Kegiatan ini dilaksanakan pada tanggal 26-27 April 2026 yang bertempat di Kp. Tegal Lame Rt.04 Rw.06, Desa Tobat, Kecamatan Balaraja, Kabupaten Tangerang, dengan tujuan meningkatkan Pemahaman anggota Organisasi GESIT dalam penggunaan Media Sosial pada kegitan yang mereka lakukan.
Organisasi GESIT merupakan suatu perkumpulan masyarakat yang beranggotakan ibu-ibu rumah tangga, organisasi ini bergerak dibidang Sosial dimana kegiatannya yakni berbagi bersama, salah satu kegiatannya dilakukan pada hari jumat yakni kegitan Jum’at Berkah.

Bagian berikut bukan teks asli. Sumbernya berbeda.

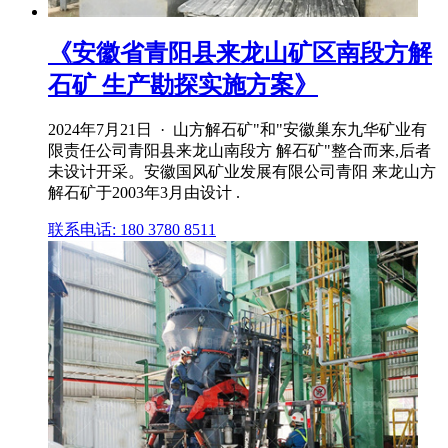
《安徽省青阳县来龙山矿区南段方解
石矿 生产勘探实施方案》
2024年7月21日 · 山方解石矿"和"安徽巢东九华矿业有
限责任公司青阳县来龙山南段方 解石矿"整合而来,后者
未设计开采。安徽国风矿业发展有限公司青阳 来龙山方
解石矿于2003年3月由设计 .
联系电话: 180 3780 8511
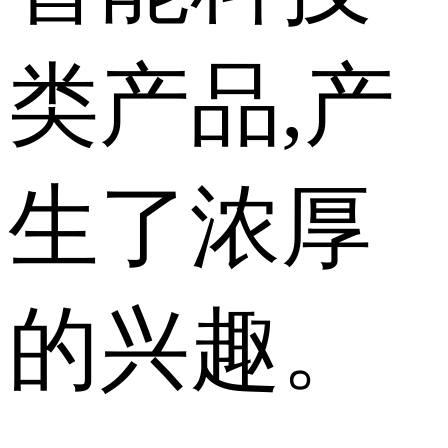
类产品,产
生了浓厚
的兴趣。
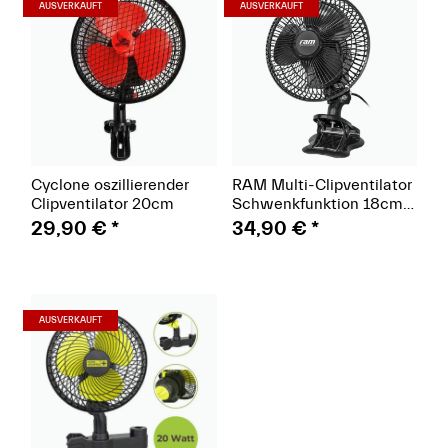
(Paket)
(Paket)
AUSVERKAUFT
AUSVERKAUFT
Cyclone oszillierender
RAM Multi-Clipventilator
Clipventilator 20cm
Schwenkfunktion 18cm
20 W
29,90 €
*
34,90 €
*
(Paket)
AUSVERKAUFT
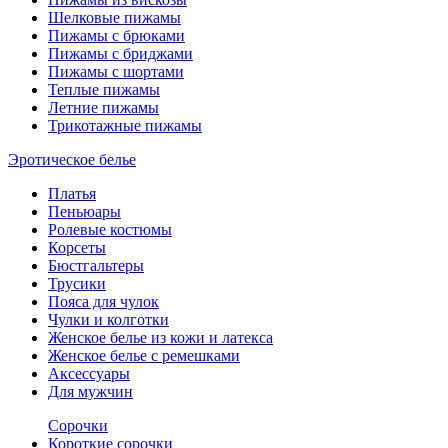
Шелковые пижамы
Пижамы с брюками
Пижамы с бриджами
Пижамы с шортами
Теплые пижамы
Летние пижамы
Трикотажные пижамы
Эротическое белье
Платья
Пеньюары
Ролевые костюмы
Корсеты
Бюстгальтеры
Трусики
Пояса для чулок
Чулки и колготки
Женское белье из кожи и латекса
Женское белье с ремешками
Аксессуары
Для мужчин
Сорочки
Короткие сорочки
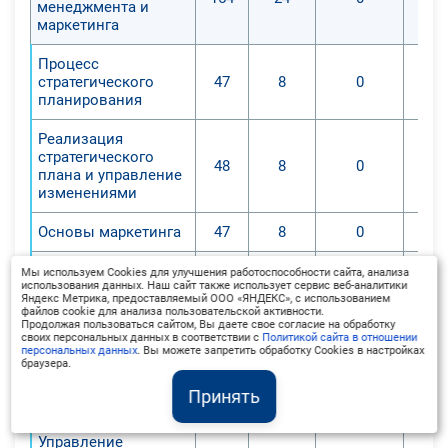
менеджмента и
маркетинга
Процесс
стратегического
47
8
0
планирования
Реализация
стратегического
48
8
0
плана и управление
изменениями
Основы маркетинга
47
8
0
Промежуточная
Мы используем Cookies для улучшения работоспособности сайта, анализа
12
0
0
использования данных. Наш сайт также использует сервис веб-аналитики
аттестация
Яндекс Метрика, предоставляемый ООО «ЯНДЕКС», с использованием
файлов cookie для анализа пользовательской активности.
Продолжая пользоваться сайтом, Вы даете свое согласие на обработку
11
. Маркетинг
106
15
0
своих персональных данных в соответствии с
Политикой сайта в отношении
кредитных услуг
персональных данных
. Вы можете запретить обработку Cookies в настройках
браузера.
Маркетинг
48
8
0
Принять
кредитных услуг
Управление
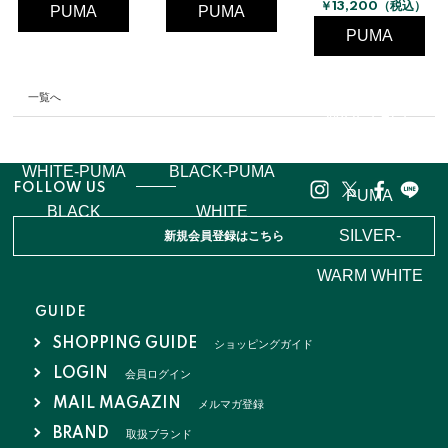
￥13,200（税込）
PUMA
PUMA
PUMA
PALERMO
PALERMO
PALERMO
WIDE LACE
WIDE LACE
一覧へ
WIDE LACE
SD PUMA
SD PUMA
METALLIC
WHITE-PUMA
BLACK-PUMA
FOLLOW US
PUMA
BLACK
WHITE
SILVER-
新規会員登録はこちら
WARM WHITE
GUIDE
SHOPPING GUIDE
ショッピングガイド
LOGIN
会員ログイン
MAIL MAGAZIN
メルマガ登録
BRAND
取扱ブランド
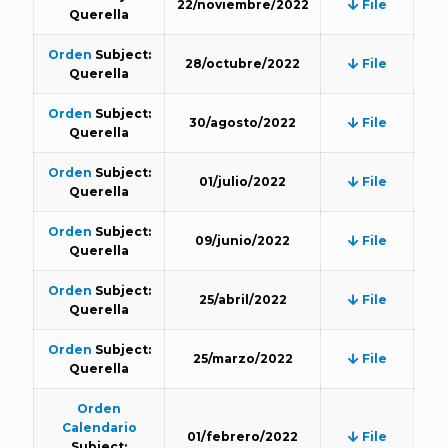
22/noviembre/2022
File
Querella
Orden
Subject:
28/octubre/2022
File
Querella
Orden
Subject:
30/agosto/2022
File
Querella
Orden
Subject:
01/julio/2022
File
Querella
Orden
Subject:
09/junio/2022
File
Querella
Orden
Subject:
25/abril/2022
File
Querella
Orden
Subject:
25/marzo/2022
File
Querella
Orden
Calendario
01/febrero/2022
File
Subject:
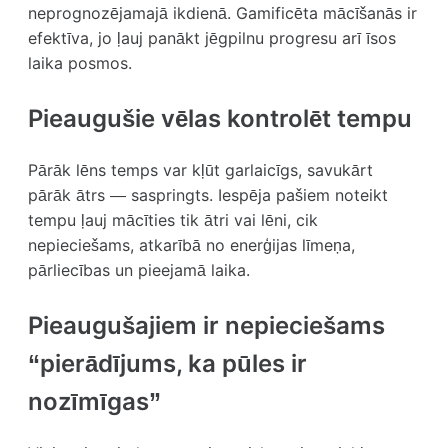
neprognozējamajā ikdienā. Gamificēta mācīšanās ir
efektīva, jo ļauj panākt jēgpilnu progresu arī īsos
laika posmos.
Pieaugušie vēlas kontrolēt tempu
Pārāk lēns temps var kļūt garlaicīgs, savukārt
pārāk ātrs — saspringts. Iespēja pašiem noteikt
tempu ļauj mācīties tik ātri vai lēni, cik
nepieciešams, atkarībā no enerģijas līmeņa,
pārliecības un pieejamā laika.
Pieaugušajiem ir nepieciešams
“pierādījums, ka pūles ir
nozīmīgas”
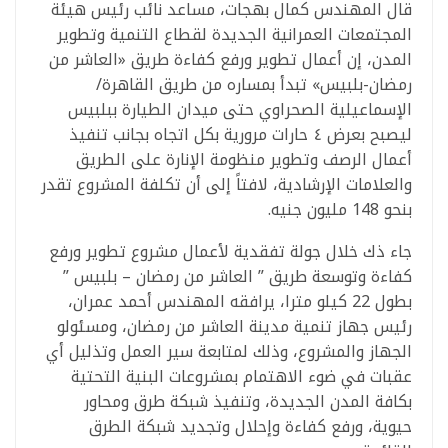
‎‎‎‎‎‎‎‎‎‎‎‎‎‎‎‎‎‎‎‎‎‎‎‎‎‎‎‎‎‎‎‎‎‎قال المهندس كمال بهجات، مساعد نائب رئيس هيئة
المجتمعات العمرانية الجديدة لقطاع التنمية وتطوير
المدن، إن أعمال تطوير ورفع كفاءة طريق «العاشر من
رمضان-بلبيس» تبدأ بمساره من طريق القاهرة/
الإسماعيلية الصحراوي حتى ميدان الطيارة ببلبيس
ليصبح بعرض ٤ حارات مرورية بكل اتجاه بجانب تنفيذ
أعمال الرصف وتطوير منظومة الإنارة على الطريق
والعلامات الإرشادية، لافتاً إلى أن تكلفة المشروع تقدر
بنحو 148 مليون جنيه.
جاء ذك خلال جولة تفقدية لأعمال مشروع تطوير ورفع
كفاءة وتوسعة طريق ” العاشر من رمضان – بلبيس ”
بطول 22 كيلو مترا، يرافقه المهندس أحمد عمران،
رئيس جهاز تنمية مدينة العاشر من رمضان، ومسئولو
الجهاز والمشروع، وذلك لمتابعة سير العمل وتذليل أي
عقبات في ضوء الاهتمام بمشروعات البنية التحتية
بكافة المدن الجديدة، وتنفيذ شبكة طرق ومحاور
حيوية، ورفع كفاءة وإحلال وتجديد شبكة الطرق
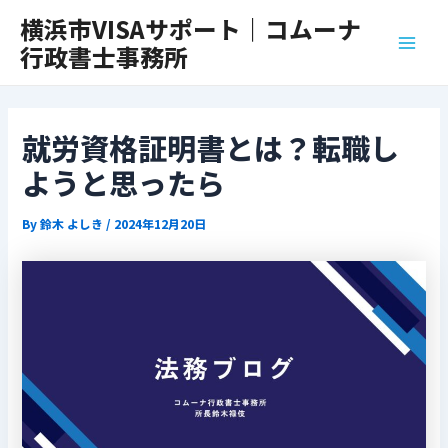
内
Post
Main
横浜市VISAサポート｜コムーナ
容
navigation
行政書士事務所
Men
を
ス
キ
ッ
就労資格証明書とは？転職し
プ
ようと思ったら
By
鈴木 よしき
/
2024年12月20日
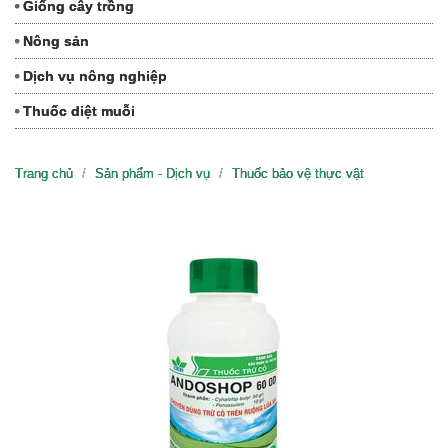
Giống cây trồng
Nông sản
Dịch vụ nông nghiệp
Thuốc diệt muỗi
Trang chủ
Sản phẩm - Dịch vụ
Thuốc bảo vệ thực vật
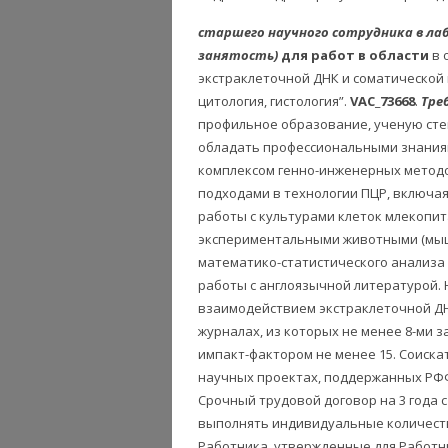
старшего научного сотрудника в л
занятость)
для работ в области
в 
экстраклеточной ДНК и соматической к
цитология, гистология”.
VAC_73668
.
Тре
профильное образование, ученую сте
обладать профессиональными знаниям
комплексом генно-инженерных методо
подходами в технологии ПЦР, включа
работы с культурами клеток млекопи
экспериментальными животными (мыш
математико-статистического анализа
работы с англоязычной литературой.
взаимодействием экстраклеточной ДН
журналах, из которых не менее 8-ми з
импакт-фактором не менее 15. Соиска
научных проектах, поддержанных РФ
Срочный трудовой договор на 3 года 
выполнять индивидуальные количест
Работника, утвержденные для Работн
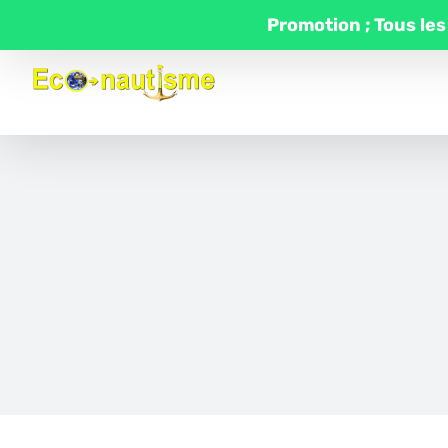
Passer
Promotion ; Tous les
au
contenu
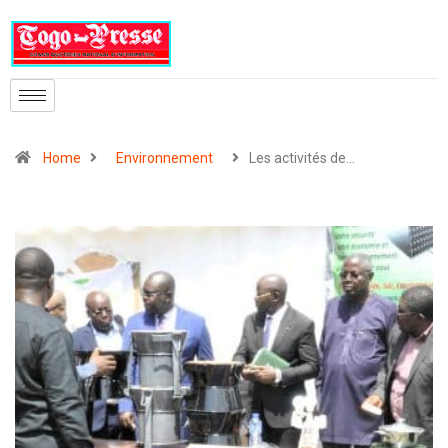
Home
Environnement
Les activités de…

Organisasi tersebut masih menggunakan dana mandiri yang mereka kumpulakan dan belum memiliki donatur tetap.
Salah satu kendala yang dialami yakni kurangnya pemahaman mesia sosial untuk membantu melakukan pengumpulan dana.
Sebagian besar anggota Organisasi GESIT belum memahami lebih dalam terkait manfaat penggunaan Media Sosial Tiktok dan Instagram untuk menarik minat masyarakat untuk bergabung ataupun menjadi donatur dalam kegiatan tersebut.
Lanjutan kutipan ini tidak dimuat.